With the release of 2018.3 comes very exciting new functionality – workflow caching! Caching can save a lot of time during workflow development by saving data at “checkpoints” in the workflow, so that each time you add a new step to your workflow, it does not need to rerun the workflow in its entirety, rather it can pick up from your last cache point.
To create a cache, simply right-click on the point in your workflow that you would like the data to be cached at, and select the Cache and Run Workflow option from the drop-down menu.
Note: If you have configured your workflow to enable the Disable All Tools that Write Output option, caching will still be available as an option, but no data will be cached. This is because caching writes a temporary output file to be referenced when the workflow is re-run from the caching point.
For versions below 2022.3, there are a few tools in Alteryx that cannot be used as cache points due to two major conditions that prevents a tool from being eligible for caching. The first and most straightforward is tools with multiple outputs.
Tools with multiple output anchors cannot be cached. This includes the Join Tool, many (but not all) of the Predictive Tools, the R Tool, the Python Tool, as well as a few others. Starting in 2022.3, tools that have multiple output anchors (maximum of 5 anchors), can be cached. This feature extends the caching functionality to over 50 additional tools. Please note that some tools (including those with more than 5 output anchors and In-DB tools) might still not be cacheable.
The second condition is a little trickier to understand conceptually. Any tool that is in a “circle” cannot be cached.
What is meant by a “circle” is the condition where the output of a tool is being combined with a different component of the same data stream, effectively creating a circle around the tool with the connection lines. Here are some examples of un-cachable circles:
The reason tools in this condition cannot be cached is similar to why tools with multiple output anchors are excluded. In a “circle situation”, the downstream tool requires data from both stream #1 and stream #2 in order to proceed. The only way to effectively cache in this situation would be to create an additional, invisible cache for the tools being joined in parallel.

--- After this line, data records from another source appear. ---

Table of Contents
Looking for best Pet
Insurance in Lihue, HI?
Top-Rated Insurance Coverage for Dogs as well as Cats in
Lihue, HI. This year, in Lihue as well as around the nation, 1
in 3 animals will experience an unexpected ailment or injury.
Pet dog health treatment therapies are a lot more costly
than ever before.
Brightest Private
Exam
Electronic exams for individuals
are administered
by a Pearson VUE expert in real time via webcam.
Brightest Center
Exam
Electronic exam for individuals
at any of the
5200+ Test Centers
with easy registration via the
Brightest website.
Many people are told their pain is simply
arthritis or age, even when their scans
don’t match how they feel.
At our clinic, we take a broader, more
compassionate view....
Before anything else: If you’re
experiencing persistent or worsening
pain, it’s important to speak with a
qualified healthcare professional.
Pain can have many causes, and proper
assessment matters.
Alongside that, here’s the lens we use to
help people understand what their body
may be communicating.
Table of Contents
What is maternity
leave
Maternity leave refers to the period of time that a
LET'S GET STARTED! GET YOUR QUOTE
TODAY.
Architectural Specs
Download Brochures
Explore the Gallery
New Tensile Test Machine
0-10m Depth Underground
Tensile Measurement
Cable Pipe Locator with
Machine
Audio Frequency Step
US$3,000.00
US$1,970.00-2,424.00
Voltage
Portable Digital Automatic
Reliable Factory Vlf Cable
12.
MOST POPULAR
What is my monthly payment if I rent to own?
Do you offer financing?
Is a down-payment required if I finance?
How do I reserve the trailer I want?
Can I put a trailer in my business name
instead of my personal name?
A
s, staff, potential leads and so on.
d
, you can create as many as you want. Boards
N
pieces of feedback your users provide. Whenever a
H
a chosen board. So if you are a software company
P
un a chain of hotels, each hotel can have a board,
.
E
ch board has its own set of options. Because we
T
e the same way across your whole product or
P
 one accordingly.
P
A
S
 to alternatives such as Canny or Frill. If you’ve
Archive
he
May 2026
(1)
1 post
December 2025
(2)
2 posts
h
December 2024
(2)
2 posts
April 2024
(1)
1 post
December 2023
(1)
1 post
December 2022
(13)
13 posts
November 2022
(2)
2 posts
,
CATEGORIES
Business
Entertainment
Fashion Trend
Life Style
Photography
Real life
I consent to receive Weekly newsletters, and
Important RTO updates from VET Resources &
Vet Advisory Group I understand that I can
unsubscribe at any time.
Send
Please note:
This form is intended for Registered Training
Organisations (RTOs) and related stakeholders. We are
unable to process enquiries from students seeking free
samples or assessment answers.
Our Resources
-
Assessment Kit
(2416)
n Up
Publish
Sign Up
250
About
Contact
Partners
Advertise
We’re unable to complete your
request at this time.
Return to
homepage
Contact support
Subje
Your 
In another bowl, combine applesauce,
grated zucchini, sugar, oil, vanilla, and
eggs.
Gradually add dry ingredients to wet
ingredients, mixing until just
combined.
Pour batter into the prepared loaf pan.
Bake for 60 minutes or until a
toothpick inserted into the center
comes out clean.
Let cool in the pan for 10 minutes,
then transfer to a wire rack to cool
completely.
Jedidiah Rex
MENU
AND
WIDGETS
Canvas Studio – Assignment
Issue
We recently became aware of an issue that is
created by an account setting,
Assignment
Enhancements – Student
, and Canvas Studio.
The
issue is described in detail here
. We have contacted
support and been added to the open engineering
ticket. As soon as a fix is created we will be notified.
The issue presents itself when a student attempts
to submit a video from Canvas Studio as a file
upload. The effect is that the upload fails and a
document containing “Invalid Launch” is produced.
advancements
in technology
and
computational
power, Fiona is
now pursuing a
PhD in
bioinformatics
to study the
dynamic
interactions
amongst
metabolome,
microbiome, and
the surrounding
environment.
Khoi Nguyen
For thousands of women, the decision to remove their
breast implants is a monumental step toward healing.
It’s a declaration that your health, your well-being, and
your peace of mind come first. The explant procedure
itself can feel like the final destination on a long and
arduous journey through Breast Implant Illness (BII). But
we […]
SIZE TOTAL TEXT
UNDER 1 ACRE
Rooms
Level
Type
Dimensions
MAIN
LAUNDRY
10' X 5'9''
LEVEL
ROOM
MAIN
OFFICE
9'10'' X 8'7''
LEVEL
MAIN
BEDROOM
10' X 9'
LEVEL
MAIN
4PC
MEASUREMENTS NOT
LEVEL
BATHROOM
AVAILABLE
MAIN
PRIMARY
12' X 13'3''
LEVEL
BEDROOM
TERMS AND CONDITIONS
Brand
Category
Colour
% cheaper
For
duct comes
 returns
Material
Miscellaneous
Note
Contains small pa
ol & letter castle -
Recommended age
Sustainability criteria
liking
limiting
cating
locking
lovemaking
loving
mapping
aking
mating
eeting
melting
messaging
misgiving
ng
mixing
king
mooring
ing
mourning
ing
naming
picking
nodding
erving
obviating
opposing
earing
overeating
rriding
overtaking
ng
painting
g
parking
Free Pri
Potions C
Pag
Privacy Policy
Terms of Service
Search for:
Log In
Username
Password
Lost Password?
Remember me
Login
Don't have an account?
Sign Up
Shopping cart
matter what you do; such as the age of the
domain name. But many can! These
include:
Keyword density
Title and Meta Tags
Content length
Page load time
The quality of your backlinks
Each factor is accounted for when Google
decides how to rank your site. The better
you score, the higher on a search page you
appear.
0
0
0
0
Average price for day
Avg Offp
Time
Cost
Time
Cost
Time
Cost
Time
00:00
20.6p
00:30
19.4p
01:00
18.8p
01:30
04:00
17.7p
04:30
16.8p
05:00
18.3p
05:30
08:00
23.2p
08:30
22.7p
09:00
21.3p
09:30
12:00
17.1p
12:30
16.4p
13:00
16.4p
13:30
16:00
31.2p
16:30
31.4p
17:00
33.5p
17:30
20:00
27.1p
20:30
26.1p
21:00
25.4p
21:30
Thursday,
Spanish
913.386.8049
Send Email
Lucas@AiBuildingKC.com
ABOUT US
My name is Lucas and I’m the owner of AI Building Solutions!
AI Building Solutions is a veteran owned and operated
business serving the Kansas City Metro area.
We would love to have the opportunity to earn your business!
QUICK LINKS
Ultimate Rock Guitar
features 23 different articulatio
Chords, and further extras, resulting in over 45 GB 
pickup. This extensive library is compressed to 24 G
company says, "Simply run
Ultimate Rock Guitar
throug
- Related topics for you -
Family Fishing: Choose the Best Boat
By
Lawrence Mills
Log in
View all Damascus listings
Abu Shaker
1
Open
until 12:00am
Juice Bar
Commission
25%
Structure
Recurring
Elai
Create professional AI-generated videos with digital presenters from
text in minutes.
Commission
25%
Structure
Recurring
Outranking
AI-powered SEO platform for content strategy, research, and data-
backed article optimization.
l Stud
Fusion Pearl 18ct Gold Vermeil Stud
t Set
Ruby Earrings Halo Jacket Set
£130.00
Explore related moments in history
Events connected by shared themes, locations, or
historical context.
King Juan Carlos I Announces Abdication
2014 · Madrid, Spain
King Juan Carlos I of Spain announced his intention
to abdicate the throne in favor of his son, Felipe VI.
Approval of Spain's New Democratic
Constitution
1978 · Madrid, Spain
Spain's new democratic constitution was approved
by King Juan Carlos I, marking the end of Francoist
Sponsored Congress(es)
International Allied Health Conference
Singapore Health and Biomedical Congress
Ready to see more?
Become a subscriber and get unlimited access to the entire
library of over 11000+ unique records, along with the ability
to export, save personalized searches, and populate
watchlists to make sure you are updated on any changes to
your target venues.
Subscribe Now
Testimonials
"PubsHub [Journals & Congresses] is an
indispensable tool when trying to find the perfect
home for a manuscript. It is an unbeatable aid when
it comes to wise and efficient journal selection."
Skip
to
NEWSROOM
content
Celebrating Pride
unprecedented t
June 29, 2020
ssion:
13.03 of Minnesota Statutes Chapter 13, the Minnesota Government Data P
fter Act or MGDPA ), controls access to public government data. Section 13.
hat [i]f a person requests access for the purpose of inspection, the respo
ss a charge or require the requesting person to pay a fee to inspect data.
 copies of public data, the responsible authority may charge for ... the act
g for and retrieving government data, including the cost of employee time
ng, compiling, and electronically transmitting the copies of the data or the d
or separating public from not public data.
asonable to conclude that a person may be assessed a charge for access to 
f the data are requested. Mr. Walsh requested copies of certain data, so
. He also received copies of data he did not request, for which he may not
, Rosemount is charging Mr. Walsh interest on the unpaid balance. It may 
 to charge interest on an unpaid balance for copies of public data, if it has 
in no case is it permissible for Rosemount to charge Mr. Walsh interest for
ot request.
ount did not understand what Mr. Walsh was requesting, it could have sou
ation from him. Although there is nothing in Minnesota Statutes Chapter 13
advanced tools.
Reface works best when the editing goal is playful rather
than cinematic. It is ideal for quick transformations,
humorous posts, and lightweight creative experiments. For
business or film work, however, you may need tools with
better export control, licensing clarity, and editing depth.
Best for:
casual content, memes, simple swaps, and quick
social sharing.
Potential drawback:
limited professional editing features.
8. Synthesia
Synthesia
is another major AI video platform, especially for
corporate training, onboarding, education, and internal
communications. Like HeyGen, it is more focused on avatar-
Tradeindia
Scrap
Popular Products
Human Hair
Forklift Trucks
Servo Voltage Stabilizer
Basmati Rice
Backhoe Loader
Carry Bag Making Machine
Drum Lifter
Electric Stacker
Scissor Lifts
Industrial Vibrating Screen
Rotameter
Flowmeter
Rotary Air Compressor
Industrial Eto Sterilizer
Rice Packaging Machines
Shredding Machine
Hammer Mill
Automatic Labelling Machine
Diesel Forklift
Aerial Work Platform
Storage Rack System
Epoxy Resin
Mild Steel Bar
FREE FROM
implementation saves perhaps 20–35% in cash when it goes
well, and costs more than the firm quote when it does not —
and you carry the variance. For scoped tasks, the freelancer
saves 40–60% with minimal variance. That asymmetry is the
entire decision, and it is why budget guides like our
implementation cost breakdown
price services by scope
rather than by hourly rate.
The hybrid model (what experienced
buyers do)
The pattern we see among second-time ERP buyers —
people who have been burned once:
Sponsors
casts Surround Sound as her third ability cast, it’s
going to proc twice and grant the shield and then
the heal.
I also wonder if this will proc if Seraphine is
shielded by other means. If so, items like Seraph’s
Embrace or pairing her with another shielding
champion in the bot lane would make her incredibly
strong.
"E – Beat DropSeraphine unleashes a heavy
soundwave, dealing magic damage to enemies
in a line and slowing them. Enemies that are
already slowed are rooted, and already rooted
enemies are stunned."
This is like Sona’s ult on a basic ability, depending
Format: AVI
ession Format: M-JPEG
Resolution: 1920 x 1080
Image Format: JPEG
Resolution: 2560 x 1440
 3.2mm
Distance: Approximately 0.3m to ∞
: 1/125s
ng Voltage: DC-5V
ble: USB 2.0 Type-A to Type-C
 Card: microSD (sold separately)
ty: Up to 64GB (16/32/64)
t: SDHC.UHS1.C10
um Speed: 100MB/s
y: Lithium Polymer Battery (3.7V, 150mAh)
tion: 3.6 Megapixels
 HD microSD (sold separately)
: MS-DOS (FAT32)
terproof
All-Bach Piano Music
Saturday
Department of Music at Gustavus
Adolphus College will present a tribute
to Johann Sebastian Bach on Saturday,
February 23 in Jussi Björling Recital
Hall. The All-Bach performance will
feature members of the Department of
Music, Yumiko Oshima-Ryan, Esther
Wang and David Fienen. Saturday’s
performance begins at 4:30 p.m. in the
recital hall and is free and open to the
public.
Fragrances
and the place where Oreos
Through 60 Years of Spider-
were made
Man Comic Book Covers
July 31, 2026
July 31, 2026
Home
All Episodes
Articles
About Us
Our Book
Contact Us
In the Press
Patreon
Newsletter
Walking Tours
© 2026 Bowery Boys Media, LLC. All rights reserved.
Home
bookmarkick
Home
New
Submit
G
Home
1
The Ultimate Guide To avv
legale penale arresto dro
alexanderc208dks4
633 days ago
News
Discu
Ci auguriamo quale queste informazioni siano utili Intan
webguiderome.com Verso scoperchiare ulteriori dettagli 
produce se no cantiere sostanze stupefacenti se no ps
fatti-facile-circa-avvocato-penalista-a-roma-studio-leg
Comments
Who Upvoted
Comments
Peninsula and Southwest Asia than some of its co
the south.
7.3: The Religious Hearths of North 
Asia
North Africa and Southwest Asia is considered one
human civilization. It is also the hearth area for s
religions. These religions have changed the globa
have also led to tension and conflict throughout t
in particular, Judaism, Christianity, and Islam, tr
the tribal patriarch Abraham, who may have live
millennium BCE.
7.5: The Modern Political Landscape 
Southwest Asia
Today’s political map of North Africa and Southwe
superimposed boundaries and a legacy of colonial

To make sure only expected data is being cached and prevent unintentional overuse of resources, no ghost cache is created, which disqualifies tools in "circles" from being caching checkpoints.
The good news is that tools with single outputs downstream from tools with multiple outputs or “circles” can be cached without any issue!
Now that you are well versed in the limitations of workflow caching, you should be able to develop new workflows and test and modify old workflows faster than ever before!